O365, in use at many educational institutions, offers a lot more than Word and PowerPoint for modern work.
A few years ago the University I work at transitioned from using a mix of on-premises email servers (for staff/faculty) and Gmail (students) to using Office 365 for our whole campus. At the time I helped to lead the roll-out and transition so I became very familiar with the tools in the 365 suite. Of course, there are standards like Outlook and Word that we all know. But what struck me were the tools that I could use to streamline and organize (perhaps needed because I was finishing grad school and a new dad at the time)…If you think of Outlook tasks and Excel spreadsheets are the height of collaboration tools, well, 365 has a lot more to offer these days. I want to highlight some of the simple and modern O365 applications that anyone – teacher, student, or elearning specialist – might find helpful.
As my job responsibilities have changed, I find myself depending on these tools for knowledge and project management more than ever. The move to remote work and all online learning during the COVID-19 pandemic has further highlighted this for me.
OneNote has been incredibly useful to me as a knowledge management tool. There are just too many details to keep in my head, and digital notes are the best way I know to save some of that cognitive capacity. I keep notes about all of the systems and processes I’m responsible for, separated into sections for each. I’ve also used it to study for certifications or take notes during professional development sessions. The hierarchical structure makes it straightforward to organize notes on each topic, and I also make use of tags and the powerful search feature to find what I need, when I need it.

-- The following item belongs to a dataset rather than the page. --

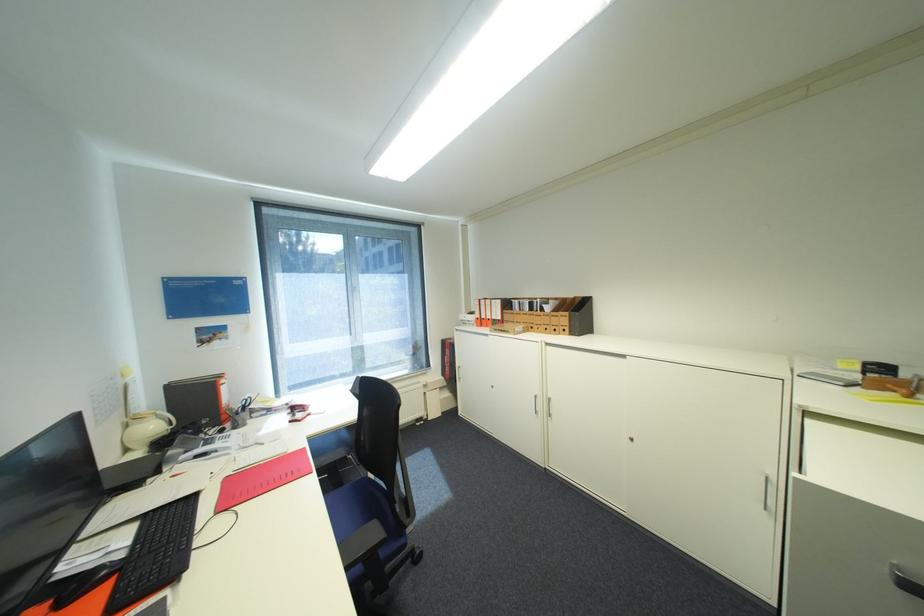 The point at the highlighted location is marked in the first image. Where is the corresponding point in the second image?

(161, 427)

It’s also very easy to get data into OneNote – there are apps for iOS, Android, Windows, Mac, and the web. There is even a Chrome and Firefox extension to clip webpages or PDFs into your notebook.

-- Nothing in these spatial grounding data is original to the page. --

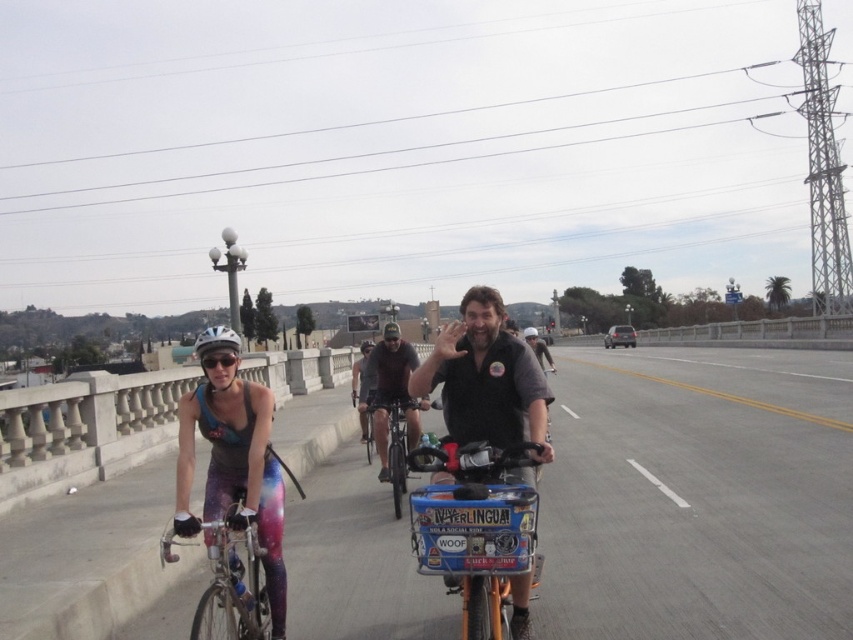 Question: Which point is farther to the camera?

Choices:
 (A) pyautogui.click(x=212, y=488)
 (B) pyautogui.click(x=381, y=360)

Answer: (B)

Question: Is orange metallic bicycle at center wider than dark brown leather jacket at center?

Choices:
 (A) yes
 (B) no

Answer: (B)

Question: Does gray asphalt highway at center have a larger size compared to shiny metallic bicycle at center?

Choices:
 (A) yes
 (B) no

Answer: (A)

Question: Which point is closer to the camera?

Choices:
 (A) (363, 420)
 (B) (196, 349)

Answer: (B)

Question: Can you confirm if neon galaxy leggings at left is positioned to the right of metallic silver bicycle at center?

Choices:
 (A) yes
 (B) no

Answer: (B)

Question: Estimate the real-world distances between objects in this image. Which object is farther from the dark brown leather jacket at center?

Choices:
 (A) metallic silver bicycle at center
 (B) neon galaxy leggings at left

Answer: (A)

Planner is a kanban-board style task management app for collaboration. It’s simple, versatile and easy to use with colleagues to help provide clarity on who will be handling each part of a project and what progress has been made. You create a task, and then can assign people to it, set due dates, attach files, etc. I use it in a number of ways:
- To track updates and changes I make to servers or applications
- To audit and keep knowledge base articles fresh
- As a ticketing system for managing course related requests in our LMS
- To track progress on one-off or recurring projects
As a nice bonus, if you need to assess or report on a project status, Planner has a nice charts view or you can export the data to a spreadsheet.
If Planner is an app for group projects, ToDo is the day-to-day checklist for an individual. The first thing I really like about ToDo is the “My Day” list. This is a checklist that encourages you to focus on the things you want to get done today. The app will make some smart suggestions based on priority or due dates you’ve set, but it’s up to you to choose your goals for the day. The next day the list resets and is blank again, giving you a fresh slate.

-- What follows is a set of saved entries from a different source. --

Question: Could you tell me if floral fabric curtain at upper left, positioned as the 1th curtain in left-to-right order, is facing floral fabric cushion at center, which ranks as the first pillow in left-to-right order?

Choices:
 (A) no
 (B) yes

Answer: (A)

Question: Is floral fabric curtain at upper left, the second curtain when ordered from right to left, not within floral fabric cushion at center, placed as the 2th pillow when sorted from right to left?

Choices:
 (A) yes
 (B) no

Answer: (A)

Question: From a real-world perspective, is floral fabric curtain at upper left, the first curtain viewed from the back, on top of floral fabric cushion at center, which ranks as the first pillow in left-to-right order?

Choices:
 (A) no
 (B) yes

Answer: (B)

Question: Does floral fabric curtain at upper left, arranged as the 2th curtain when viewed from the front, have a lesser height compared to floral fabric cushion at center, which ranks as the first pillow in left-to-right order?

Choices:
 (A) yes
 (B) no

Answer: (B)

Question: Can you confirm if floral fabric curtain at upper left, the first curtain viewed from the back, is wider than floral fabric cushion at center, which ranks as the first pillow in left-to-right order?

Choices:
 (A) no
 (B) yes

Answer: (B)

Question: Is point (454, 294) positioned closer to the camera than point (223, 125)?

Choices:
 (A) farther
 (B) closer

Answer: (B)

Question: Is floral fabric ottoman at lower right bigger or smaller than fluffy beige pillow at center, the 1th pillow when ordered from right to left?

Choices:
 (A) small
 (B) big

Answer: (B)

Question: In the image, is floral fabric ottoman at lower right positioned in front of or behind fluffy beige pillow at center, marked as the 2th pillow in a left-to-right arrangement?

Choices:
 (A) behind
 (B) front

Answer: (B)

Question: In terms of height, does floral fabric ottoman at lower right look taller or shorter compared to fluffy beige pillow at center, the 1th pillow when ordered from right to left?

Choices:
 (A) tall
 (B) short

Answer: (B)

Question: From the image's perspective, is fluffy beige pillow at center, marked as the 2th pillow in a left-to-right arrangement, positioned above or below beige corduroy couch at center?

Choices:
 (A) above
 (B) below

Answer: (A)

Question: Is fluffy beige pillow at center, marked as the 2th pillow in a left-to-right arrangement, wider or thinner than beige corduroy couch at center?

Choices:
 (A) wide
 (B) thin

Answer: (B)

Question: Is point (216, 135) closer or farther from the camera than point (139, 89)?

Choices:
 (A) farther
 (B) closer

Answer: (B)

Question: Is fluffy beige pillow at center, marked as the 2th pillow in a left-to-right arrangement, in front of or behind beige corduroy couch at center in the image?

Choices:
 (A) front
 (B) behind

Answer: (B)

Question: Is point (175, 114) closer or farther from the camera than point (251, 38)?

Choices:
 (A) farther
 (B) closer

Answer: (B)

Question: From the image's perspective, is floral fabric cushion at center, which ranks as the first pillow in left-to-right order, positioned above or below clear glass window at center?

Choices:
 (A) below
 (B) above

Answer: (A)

The other thing I like is that this app integrates well with the other O365 tools. For example, if I’m using Planner on a project and am assigned a task, or if I flag an email in Outlook, those tasks sync with ToDo and I can add them to my daily list.
Project for the Web
I’ll make one final special mention of Project for the Web. Microsoft is pretty bad about naming things and the name of this app is quite confusing. When I think of Microsoft Project, I think of extremely complex project management professional (PMP) software with a very steep learning curve. But this new app looks promising for non-PMPs. I’ve not had a chance to use it yet myself, but essentially this is a new offering that is a simpler alternative to the traditional Microsoft Project. It looks similar to Planner with some extra features like task dependencies, timelines, and Gaant charts that would let a non-project manager handle a more complex project.